Women and the 2018 US Midterm Elections

written by On November 16, 2018

When the 116th Congress is sworn into office this winter, there will be a record 121 women and counting ready to take their seats.[1] The 2018 midterm elections showed America countless firsts, giving voice to groups who previously lacked visibility at the highest level of political representation. We saw gains in racial, religious and sexual diversity across the board. 84 women of color ran for Congress or Governor, up 42% from previous elections and a massive shift in the demographics of U.S. Congress. A more diverse Congress is a Congress that represents a real America.

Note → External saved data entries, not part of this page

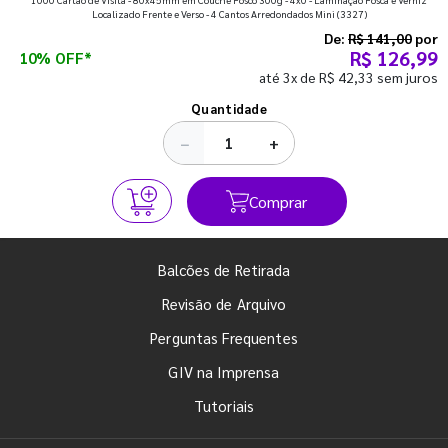
que fazem toda diferença para começar o segundo
Localizado Frente e Verso - 4 Cantos Arredondados Mini
(3327)
semestre com o pé direito. Confira!
De:
R$ 141,00
por
R$ 126,99
10% OFF*
até 3x de R$ 42,33 sem juros
Ver todos os posts
Quantidade
−
+
Comprar
Balcões de Retirada
Revisão de Arquivo
Perguntas Frequentes
GIV na Imprensa
Tutoriais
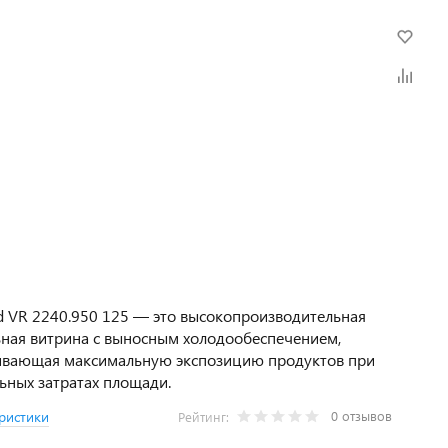
d VR 2240.950 125 — это высокопроизводительная
ная витрина с выносным холодообеспечением,
ивающая максимальную экспозицию продуктов при
ных затратах площади.
0 отзывов
ристики
Рейтинг:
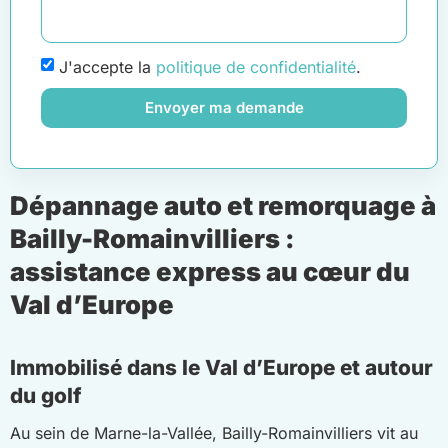
J'accepte la
politique de confidentialité
.
Envoyer ma demande
Dépannage auto et remorquage à
Bailly-Romainvilliers :
assistance express au cœur du
Val d’Europe
Immobilisé dans le Val d’Europe et autour
du golf
Au sein de Marne-la-Vallée, Bailly-Romainvilliers vit au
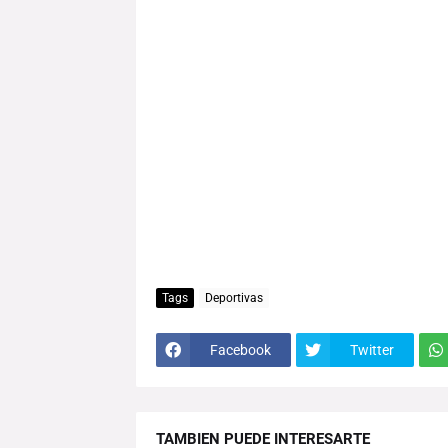
Tags
Deportivas
Facebook
Twitter
TAMBIEN PUEDE INTERESARTE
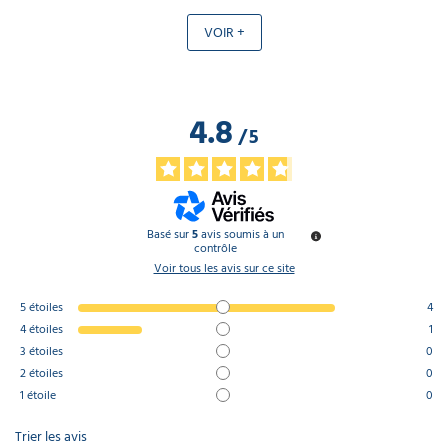
VOIR +
4.8
/
5
Basé sur
5
avis soumis à un
contrôle
Voir tous les avis sur ce site
5
étoiles
4
4
étoiles
1
3
étoiles
0
2
étoiles
0
1
étoile
0
Trier les avis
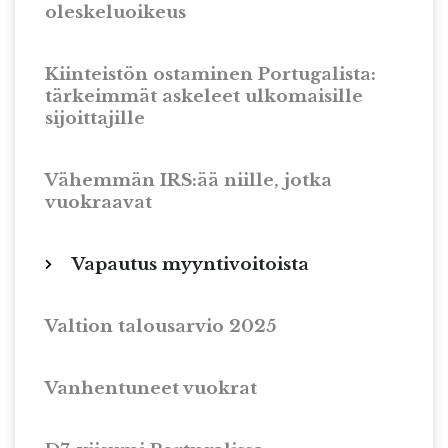
oleskeluoikeus
Kiinteistön ostaminen Portugalista:
tärkeimmät askeleet ulkomaisille
sijoittajille
Vähemmän IRS:ää niille, jotka
vuokraavat
Vapautus myyntivoitoista
Valtion talousarvio 2025
Vanhentuneet vuokrat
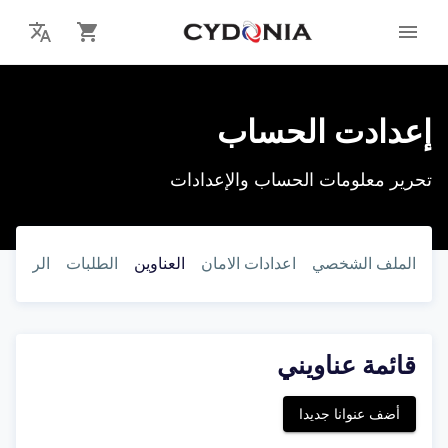
إعدادت الحساب
تحرير معلومات الحساب والإعدادات
الملف الشخصي
اعدادات الامان
العناوين
الطلبات
الرغبات
قائمة عناويني
أضف عنوانا جديدا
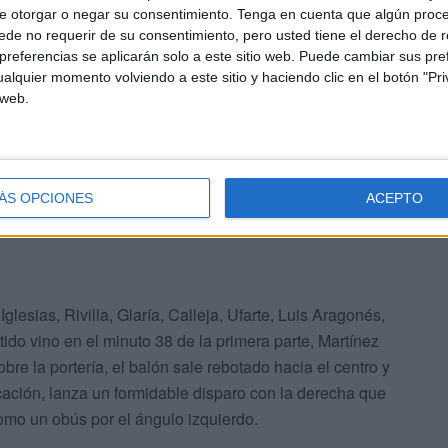
id, que finalizó con el resultado de 1 a 0, favorable al
e otorgar o negar su consentimiento.
Tenga en cuenta que algún proc
de no requerir de su consentimiento, pero usted tiene el derecho de r
referencias se aplicarán solo a este sitio web. Puede cambiar sus pref
alquier momento volviendo a este sitio y haciendo clic en el botón "Pri
gio Cántabro, los equipos presentaron estas alineaciones:
 web.
ce, Bergara, Ramírez, Ramoní, Amas, Marcial,
ÁS OPCIONES
ACEPTO
glesias, Rivilla, Glaría, Calleja, Ufarte, Luis Aragonés,
rtido vino en el minuto 38 de la primera parte, Martínez
obre la portería, el balón sale rebotado hacia el centro y
cación, lanza un formidable disparo con la derecha que
como un obús por el ángulo izquierdo.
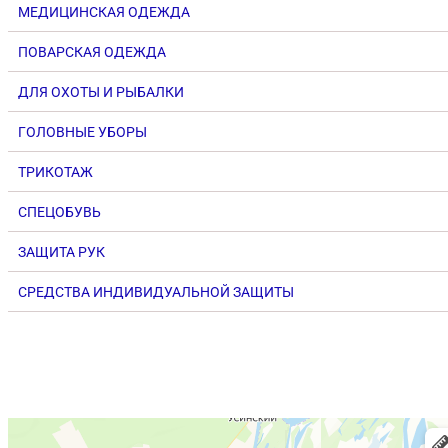
МЕДИЦИНСКАЯ ОДЕЖДА
ПОВАРСКАЯ ОДЕЖДА
ДЛЯ ОХОТЫ И РЫБАЛКИ
ГОЛОВНЫЕ УБОРЫ
ТРИКОТАЖ
СПЕЦОБУВЬ
ЗАЩИТА РУК
СРЕДСТВА ИНДИВИДУАЛЬНОЙ ЗАЩИТЫ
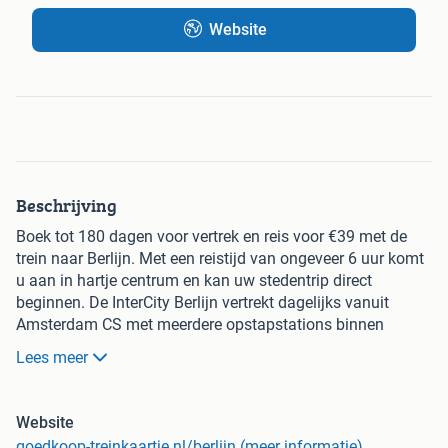
Website
Beschrijving
Boek tot 180 dagen voor vertrek en reis voor €39 met de
trein naar Berlijn. Met een reistijd van ongeveer 6 uur komt
u aan in hartje centrum en kan uw stedentrip direct
beginnen. De InterCity Berlijn vertrekt dagelijks vanuit
Amsterdam CS met meerdere opstapstations binnen
Nederland.
Lees meer
Online betaalt u geen boekingskosten.
Website
goedkoop-treinkaartje.nl/berlijn (meer informatie)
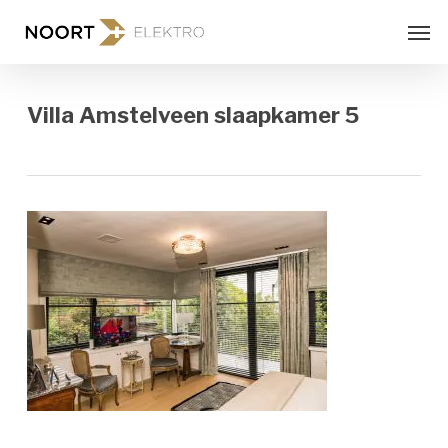
Skip
Men
to
main
content
Villa Amstelveen slaapkamer 5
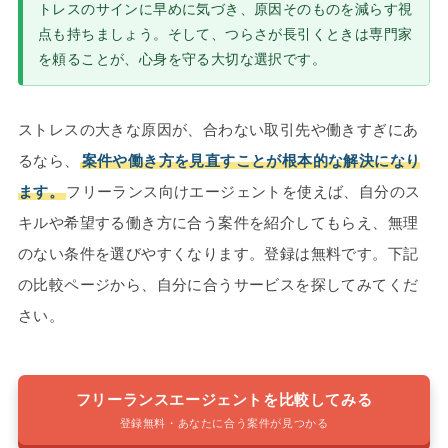
トレスのサインに早めに気づき、原因そのものを減らす視
点も持ちましょう。そして、つらさが長引くときは専門家
を頼ることが、心身を守る大切な選択です。
ストレスの大きな原因が、合わない取引先や働きすぎにあ
るなら、
案件や働き方を見直すことが根本的な解決になり
ます。
フリーランス向けエージェントを使えば、自分のス
キルや希望する働き方に合う案件を紹介してもらえ、無理
のない条件を選びやすくなります。登録は無料です。下記
の比較ページから、自分に合うサービスを探してみてくだ
さい。
フリーランスエージェントを比較してみる
登録無料・あなたに合う案件が見つかる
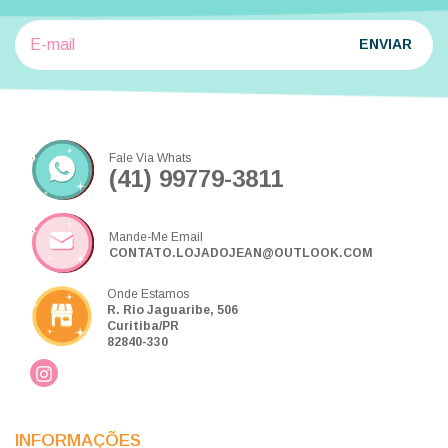
Fale Via Whats
(41) 99779-3811
Mande-Me Email
CONTATO.LOJADOJEAN@OUTLOOK.COM
Onde Estamos
R. Rio Jaguaribe, 506
Curitiba/PR
82840-330
INFORMAÇÕES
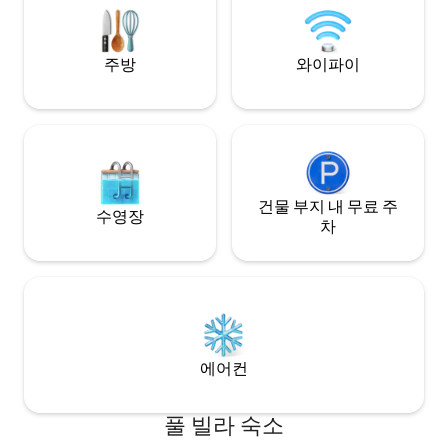
리로 가깝습니다. 
테일러베이 & 사포
주방
와이파이
건물 부지 내 무료 주
수영장
차
에어컨
풀 빌라 숙소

Sharice Davids, a member of the LGBTQ community, joined Deb Haaland among the first Native American women elected to Congress.[2] Ilhan Omar and Rashida Tlaib were the first Muslim women elected to Congress, ushering in a new era of religious diversity.[3] Alexandria Ocasio-Cortez will be the youngest member of Congress, followed closely by Abby Finkenauer.[4] Sharice Davids, Ayanna Pressley, Ilhan Omar, Rashida Tlaib and Alexandria Ocasio-Cortez are just a few of the names now enshrined in national history. While gender parity remains a distant reality, the diverse and well-qualified showing of female candidates in 2018 signifies a promising step forward in a time of political turmoil.